Wednesday, February 23, 2011

Congressional Republicans Vote to Cut Border Security Funding

Posted By on Wed, Feb 23, 2011 at 12:51 PM

Congressional Republicans, in their zeal to slash the federal budget (without cutting the military, Social Security or Medicare), have voted to cut back on border security:

With both chambers in recess until the week of Feb. 28, Senate Democrats are mounting a public relations blitz this week highlighting specific cuts in the House bill that may be unpopular with the public, such as funding for cancer research. Democrats are also seizing on some line-item cuts to paint Republicans as "schizophrenic" in their "indiscriminate budget cutting," a senior Democratic leadership aide said.

For instance, the bill would cut at least $272 million in border security and immigration enforcement, including fencing and surveillance technology. A Democratic analysis shows this would scale back the number of agents patrolling the Mexican border from 21,370 to 20,500.

"For gosh sakes, we've had everybody talking about secure the borders, secure the borders, secure the borders, and then instead of making some reasonable adjustments in checks we write to oil companies, they're cutting border security," Sen. Claire McCaskill (D-Mo.) said on "Fox News Sunday."

That can't possibly sit well with Arizona Republicans. Details here.

TNR's Jonathan Chait notes:


A couple points here. First, Republicans almost surely made cuts like this (and others to things like cancer research) in the assumption they wouldn't come to pass. Democrats control the Senate and White House, there will be negotiations, so Republicans can make cuts they don't want to actually take place and still retain support from their base.

But second, this shows again how utterly at odds with reality the conservative view of the budget is. There just is not a lot of waste to be found.

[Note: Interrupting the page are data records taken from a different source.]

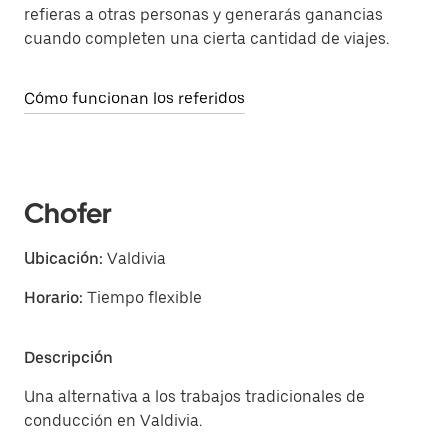
refieras a otras personas y generarás ganancias
cuando completen una cierta cantidad de viajes.
Cómo funcionan los referidos
Chofer
Ubicación:
Valdivia
Horario:
Tiempo flexible
Descripción
Una alternativa a los trabajos tradicionales de
conducción en Valdivia.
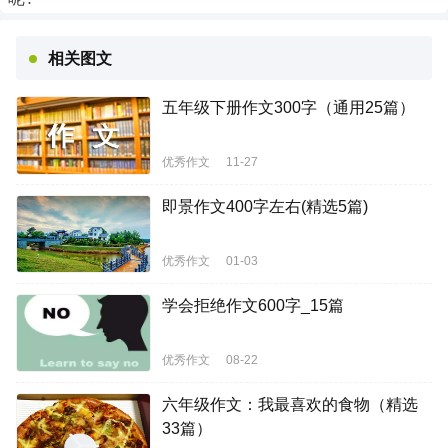
相关图文
五年级下册作文300字（通用25篇）
优秀作文
11-27
即景作文400字左右(精选5篇)
优秀作文
01-03
学会拒绝作文600字_15篇
优秀作文
08-22
六年级作文：我最喜欢的食物（精选
33篇）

Republicans like to say they've just made a first step, but if the first step means weakening the government function they've been demanding to strengthen, then you have to wonder how many other steps there could be.

Most of what government does is either necessary, popular, or both. Now, people don't understand that — they think there are huge savings in foreign aid, welfare, and useless bureaucracy. Republicans can win power by appealing to popular misunderstandings of the budget, but actually implementing a program on the basis of a misunderstanding of reality is quite hard.